2.1 - Implicit linking

        When using the implicit link organization method, each directory entry in the file directory must contain pointers to the first and last disk blocks of the linked file , and each disk block must contain a pointer to the next A pointer to the block. As shown below:

// The link sequence shown in the figure above is: 9->16->1->10->25, a total of 5 disk blocks are used

        If a pointer occupies 4 bytes, only 508 bytes per block are available to the user for a disk with a block size of 512 bytes. // Too many pointers, wasting disk space

        The main problem with the implicit link organization is that it is only suitable for sequential access, and it is extremely inefficient for random access . In addition, linking a large number of discrete disk blocks only through link pointers is less reliable , because as long as any one of the pointers fails, the entire chain will be disconnected. //Random access is inefficient + poor reliability

        Ideas for improving disk space occupied by pointers:

        In order to improve the retrieval speed and reduce the storage space occupied by pointers, several disk blocks can be formed into a cluster , and disk blocks are allocated in units of clusters , but this method increases internal fragmentation . //It is to bundle multiple disks together and use a pointer, a compromise version of continuous allocation and chain allocation

2.2 - Explicit linking

        The pointers used to link each physical block of the file are explicitly stored in a link table in the memory , and only one table is set in the entire disk. //The pointer is no longer implicitly placed in the physical disk block, but placed in a table in memory

        As shown in the figure above, the serial number of the table is the physical disk block number, starting from 0 to N - 1 (N is the total number of disk blocks). Store the link pointer in each table entry, that is, the next disk block number. //The link sequence is: 2->4->5->1

        In this table, the first disk block number belonging to a certain file is filled in the "physical address" field of the FCB of the file as the file address. Since the process of finding records is carried out in memory , it not only significantly improves the retrieval speed , but also greatly reduces the number of disk accesses . //address speed up

        Since all disk block numbers assigned to files are placed in the table, the table is called the file allocation table FAT (File Allocation Table).

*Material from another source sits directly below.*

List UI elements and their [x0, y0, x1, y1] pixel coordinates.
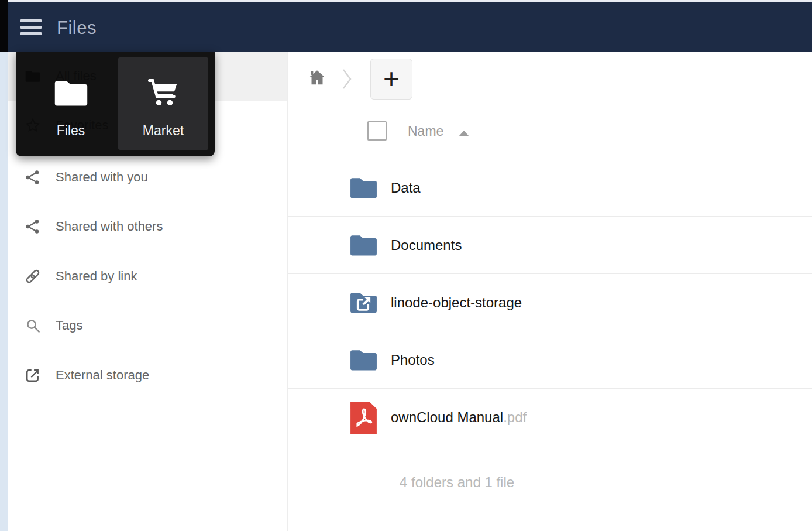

//In the actual application process of the file allocation table, it can be found that there is always a contradiction between FAT and disk size and utilization

FAT12 -> FAT16 -> FAT32 -> NTFS in windows system:

        FAT12 uses disk blocks as the basic allocation unit , and each FAT entry occupies 12 bits, so there are up to 4096 (2^12) entries in the table. //If the size of the disk block is fixed, the size of the storage space is limited, so use a cluster (combination of multiple disk blocks)

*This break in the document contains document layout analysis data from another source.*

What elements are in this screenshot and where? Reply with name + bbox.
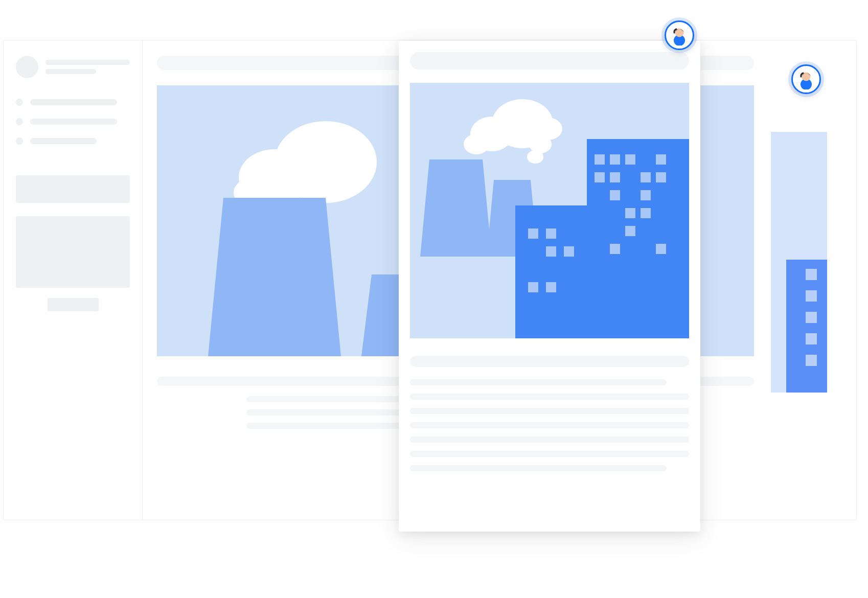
cloud-icon <box>223 106 387 208</box>
card-header-placeholder <box>410 52 689 70</box>
user-avatar-badge[interactable] <box>791 64 821 94</box>
sidebar-item-placeholder <box>16 118 130 125</box>
cooling-tower-icon <box>208 198 341 356</box>
foreground-card <box>399 41 700 532</box>
person-icon <box>669 25 690 45</box>
sidebar-button-placeholder <box>48 298 99 311</box>
svg-marker-11 <box>420 159 492 257</box>
avatar-placeholder <box>16 56 38 78</box>
sidebar-block-placeholder <box>16 175 130 203</box>
factory-building-icon <box>515 139 689 338</box>
paragraph-placeholder <box>410 379 689 471</box>
hero-image-peek <box>771 132 827 393</box>
person-icon <box>796 69 816 89</box>
cooling-tower-icon <box>420 159 492 257</box>
sidebar-block-placeholder <box>16 216 130 288</box>
svg-marker-3 <box>208 198 341 356</box>
svg-point-7 <box>464 134 489 154</box>
subheading-placeholder <box>410 356 689 367</box>
sidebar-item-placeholder <box>16 137 130 145</box>
sidebar-profile <box>16 56 130 78</box>
profile-text-placeholder <box>45 60 130 74</box>
hero-image-industrial <box>410 83 689 338</box>
sidebar-item-placeholder <box>16 99 130 106</box>
user-avatar-badge[interactable] <box>665 20 694 50</box>
factory-building-icon <box>786 260 827 393</box>
sidebar-placeholder <box>4 40 143 520</box>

        FAT16  increases the number of table entries to 16, and the maximum number of table entries will increase to 65536 (2^16), supporting the increase of hard disk capacity. //If the table entry is fixed and the disk capacity is too large, the larger the cluster (combination of multiple disk blocks), the larger the cluster, the more internal fragments

        FAT32 increases the number of table entries to 32 bits, which can support smaller clusters and make the disk have higher memory utilization. //The main reason is to solve the problem of excessive internal fragmentation as the disk space increases, because  FAT32 is larger than FAT16 files, so the access efficiency is slower than FAT16.

        NTFS uses clusters as the basic unit of disk space allocation and recovery . A file occupies several clusters, and a cluster belongs to only one file. In this way, when allocating disk space for files, you don't need to know the size of the disk block. You only need to select clusters of corresponding sizes according to different disk capacities, so that NTFS has independence from the physical block size of the disk . //  NTFS (New Technology File System) takes the cluster as the basic unit

(3) Index organization method

        Although the link organization method solves the problems existing in the continuous organization method, there are two other problems, namely:

  • It cannot support efficient direct access . To access a larger file, it is necessary to sequentially search for many disk block numbers in the FAT.
  • FAT needs to occupy a large memory space . When the disk capacity is large, FAT may occupy more than several MB of memory space.

3.1 - Single-level index organization

        Thought: In fact, when opening a certain file, you only need to load the number of the disk block occupied by the file into the memory, and there is no need to load the entire FAT into the memory .

        The index allocation method is to allocate an index block (table) for each file, and record all disk block numbers allocated to the file in the index block . When creating a file, it is only necessary to fill in the pointer to the index block in the directory entry created for it.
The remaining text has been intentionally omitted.